Task to carry out:
In the records below, find the line that contains "Answer in <instances>...</instances>.", then transcribe it and every later line exactly, stopping at the final line.

Extracted entries:
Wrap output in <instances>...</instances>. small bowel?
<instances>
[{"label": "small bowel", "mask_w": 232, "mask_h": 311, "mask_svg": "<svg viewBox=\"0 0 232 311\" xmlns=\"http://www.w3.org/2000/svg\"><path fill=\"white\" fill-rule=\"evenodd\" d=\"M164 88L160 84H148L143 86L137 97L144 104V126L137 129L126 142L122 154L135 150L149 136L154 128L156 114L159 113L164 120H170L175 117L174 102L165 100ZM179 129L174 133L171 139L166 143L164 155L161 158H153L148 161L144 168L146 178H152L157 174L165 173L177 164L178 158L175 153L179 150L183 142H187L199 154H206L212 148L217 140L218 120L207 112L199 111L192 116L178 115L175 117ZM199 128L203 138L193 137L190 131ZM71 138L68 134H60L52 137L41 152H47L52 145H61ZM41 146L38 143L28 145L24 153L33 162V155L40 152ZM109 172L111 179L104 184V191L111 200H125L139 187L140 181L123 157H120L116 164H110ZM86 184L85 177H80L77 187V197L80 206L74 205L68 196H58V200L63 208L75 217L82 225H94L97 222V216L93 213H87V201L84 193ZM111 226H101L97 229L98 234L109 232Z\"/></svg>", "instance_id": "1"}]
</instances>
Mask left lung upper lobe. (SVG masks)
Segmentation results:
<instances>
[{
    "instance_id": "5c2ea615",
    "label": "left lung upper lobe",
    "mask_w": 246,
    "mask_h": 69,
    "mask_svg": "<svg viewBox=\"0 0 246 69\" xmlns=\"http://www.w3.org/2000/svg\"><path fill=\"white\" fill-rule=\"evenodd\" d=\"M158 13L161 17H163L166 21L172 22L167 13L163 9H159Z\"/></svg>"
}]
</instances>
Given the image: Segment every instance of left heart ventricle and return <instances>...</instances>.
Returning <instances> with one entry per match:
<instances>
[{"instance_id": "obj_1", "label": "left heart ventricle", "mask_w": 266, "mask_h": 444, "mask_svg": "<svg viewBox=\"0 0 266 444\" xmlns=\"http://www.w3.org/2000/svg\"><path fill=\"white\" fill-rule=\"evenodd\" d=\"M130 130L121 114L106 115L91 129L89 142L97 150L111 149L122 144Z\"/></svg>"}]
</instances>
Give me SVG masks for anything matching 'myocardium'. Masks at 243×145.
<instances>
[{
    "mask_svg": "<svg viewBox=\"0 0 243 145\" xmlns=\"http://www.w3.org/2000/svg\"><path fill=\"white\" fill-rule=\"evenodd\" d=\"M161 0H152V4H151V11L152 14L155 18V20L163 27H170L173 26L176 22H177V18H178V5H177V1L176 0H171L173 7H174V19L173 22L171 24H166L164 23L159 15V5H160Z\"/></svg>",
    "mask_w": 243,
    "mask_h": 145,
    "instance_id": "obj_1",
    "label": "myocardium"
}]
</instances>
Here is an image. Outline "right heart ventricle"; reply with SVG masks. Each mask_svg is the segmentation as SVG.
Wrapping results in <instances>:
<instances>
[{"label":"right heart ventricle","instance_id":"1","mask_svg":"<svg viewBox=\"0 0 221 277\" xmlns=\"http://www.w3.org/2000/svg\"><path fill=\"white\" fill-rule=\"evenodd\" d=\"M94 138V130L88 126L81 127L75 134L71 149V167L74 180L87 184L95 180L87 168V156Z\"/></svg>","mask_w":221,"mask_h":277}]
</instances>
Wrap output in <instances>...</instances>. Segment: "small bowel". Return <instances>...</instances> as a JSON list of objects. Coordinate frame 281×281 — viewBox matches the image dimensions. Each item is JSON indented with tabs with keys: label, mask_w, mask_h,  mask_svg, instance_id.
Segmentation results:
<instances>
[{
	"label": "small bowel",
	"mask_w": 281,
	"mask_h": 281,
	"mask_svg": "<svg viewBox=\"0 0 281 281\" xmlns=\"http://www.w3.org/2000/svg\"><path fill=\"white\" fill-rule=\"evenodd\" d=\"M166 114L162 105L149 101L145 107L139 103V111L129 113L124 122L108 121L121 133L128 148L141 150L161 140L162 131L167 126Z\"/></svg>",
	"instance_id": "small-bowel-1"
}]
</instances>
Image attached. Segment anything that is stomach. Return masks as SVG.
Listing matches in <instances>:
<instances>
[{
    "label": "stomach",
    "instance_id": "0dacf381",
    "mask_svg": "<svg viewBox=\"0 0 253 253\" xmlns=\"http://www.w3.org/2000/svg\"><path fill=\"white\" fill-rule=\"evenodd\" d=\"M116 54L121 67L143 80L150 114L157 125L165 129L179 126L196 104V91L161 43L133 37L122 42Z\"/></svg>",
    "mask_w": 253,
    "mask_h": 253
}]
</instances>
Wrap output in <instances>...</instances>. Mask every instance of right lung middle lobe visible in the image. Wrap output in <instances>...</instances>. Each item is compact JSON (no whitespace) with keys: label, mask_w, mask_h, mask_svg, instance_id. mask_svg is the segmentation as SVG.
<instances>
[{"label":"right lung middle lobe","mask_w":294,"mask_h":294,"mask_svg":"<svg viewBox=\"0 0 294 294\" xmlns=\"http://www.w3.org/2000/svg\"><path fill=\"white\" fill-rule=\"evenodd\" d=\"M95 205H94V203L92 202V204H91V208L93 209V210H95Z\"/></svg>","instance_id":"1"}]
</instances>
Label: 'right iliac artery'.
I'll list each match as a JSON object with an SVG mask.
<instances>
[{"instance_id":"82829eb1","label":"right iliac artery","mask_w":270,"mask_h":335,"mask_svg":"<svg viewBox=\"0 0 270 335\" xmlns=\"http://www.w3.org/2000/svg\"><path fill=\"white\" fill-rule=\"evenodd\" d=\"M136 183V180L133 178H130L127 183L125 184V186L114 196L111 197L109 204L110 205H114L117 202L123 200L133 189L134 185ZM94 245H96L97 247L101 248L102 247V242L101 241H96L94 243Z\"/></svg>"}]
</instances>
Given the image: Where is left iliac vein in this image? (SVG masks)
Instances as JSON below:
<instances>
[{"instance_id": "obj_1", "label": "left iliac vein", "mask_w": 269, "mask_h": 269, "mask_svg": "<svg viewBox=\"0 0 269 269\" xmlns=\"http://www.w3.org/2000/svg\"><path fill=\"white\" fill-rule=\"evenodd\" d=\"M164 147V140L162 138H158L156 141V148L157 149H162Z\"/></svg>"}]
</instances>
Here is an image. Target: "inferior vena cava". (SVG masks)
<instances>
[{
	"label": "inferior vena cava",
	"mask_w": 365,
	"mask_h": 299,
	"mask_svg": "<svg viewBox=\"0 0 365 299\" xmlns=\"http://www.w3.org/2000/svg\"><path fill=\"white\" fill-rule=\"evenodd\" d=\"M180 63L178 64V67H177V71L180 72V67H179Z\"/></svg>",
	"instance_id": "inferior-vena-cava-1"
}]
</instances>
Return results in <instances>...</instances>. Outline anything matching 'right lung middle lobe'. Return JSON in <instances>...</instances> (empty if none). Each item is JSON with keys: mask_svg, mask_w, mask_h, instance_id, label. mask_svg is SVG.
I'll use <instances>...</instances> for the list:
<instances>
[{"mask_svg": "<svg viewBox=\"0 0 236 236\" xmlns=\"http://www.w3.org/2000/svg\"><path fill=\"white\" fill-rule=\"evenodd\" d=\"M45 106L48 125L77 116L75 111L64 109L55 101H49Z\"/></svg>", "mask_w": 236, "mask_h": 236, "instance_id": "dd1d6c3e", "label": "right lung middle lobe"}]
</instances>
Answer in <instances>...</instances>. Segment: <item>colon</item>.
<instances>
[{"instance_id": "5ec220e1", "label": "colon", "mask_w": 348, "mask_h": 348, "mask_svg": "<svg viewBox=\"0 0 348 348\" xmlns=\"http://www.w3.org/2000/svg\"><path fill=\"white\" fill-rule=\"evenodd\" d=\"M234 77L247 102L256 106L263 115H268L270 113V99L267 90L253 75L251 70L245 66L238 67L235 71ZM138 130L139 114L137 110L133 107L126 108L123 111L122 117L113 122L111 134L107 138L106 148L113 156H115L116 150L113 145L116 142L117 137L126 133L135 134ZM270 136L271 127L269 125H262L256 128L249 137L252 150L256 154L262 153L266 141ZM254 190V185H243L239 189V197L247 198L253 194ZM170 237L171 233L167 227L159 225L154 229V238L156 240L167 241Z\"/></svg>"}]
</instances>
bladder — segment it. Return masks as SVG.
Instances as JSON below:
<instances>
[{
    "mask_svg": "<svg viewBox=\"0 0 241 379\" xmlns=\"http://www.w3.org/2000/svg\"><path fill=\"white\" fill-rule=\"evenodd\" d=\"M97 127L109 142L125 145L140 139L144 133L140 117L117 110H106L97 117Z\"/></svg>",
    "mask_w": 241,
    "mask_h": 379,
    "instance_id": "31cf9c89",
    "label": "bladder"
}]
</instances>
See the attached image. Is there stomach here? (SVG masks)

Output:
Answer in <instances>...</instances>. Segment: <item>colon</item>.
<instances>
[{"instance_id": "5ec220e1", "label": "colon", "mask_w": 348, "mask_h": 348, "mask_svg": "<svg viewBox=\"0 0 348 348\" xmlns=\"http://www.w3.org/2000/svg\"><path fill=\"white\" fill-rule=\"evenodd\" d=\"M234 77L247 102L256 106L263 115H268L270 113V99L267 90L253 75L251 70L245 66L238 67L235 71ZM138 130L139 114L137 110L133 107L126 108L123 111L122 117L113 122L111 134L107 138L106 148L113 156H115L116 150L113 145L116 142L117 137L126 133L135 134ZM270 136L271 127L269 125H262L256 128L249 137L252 150L256 154L262 153L266 141ZM254 190V185H243L239 189V197L247 198L253 194ZM170 237L171 233L167 227L159 225L154 229V238L156 240L167 241Z\"/></svg>"}]
</instances>
bladder — segment it. Return masks as SVG.
Instances as JSON below:
<instances>
[{
    "mask_svg": "<svg viewBox=\"0 0 241 379\" xmlns=\"http://www.w3.org/2000/svg\"><path fill=\"white\" fill-rule=\"evenodd\" d=\"M97 127L109 142L125 145L140 139L144 133L140 117L117 110H106L97 117Z\"/></svg>",
    "mask_w": 241,
    "mask_h": 379,
    "instance_id": "31cf9c89",
    "label": "bladder"
}]
</instances>
See the attached image. Is there stomach here? (SVG masks)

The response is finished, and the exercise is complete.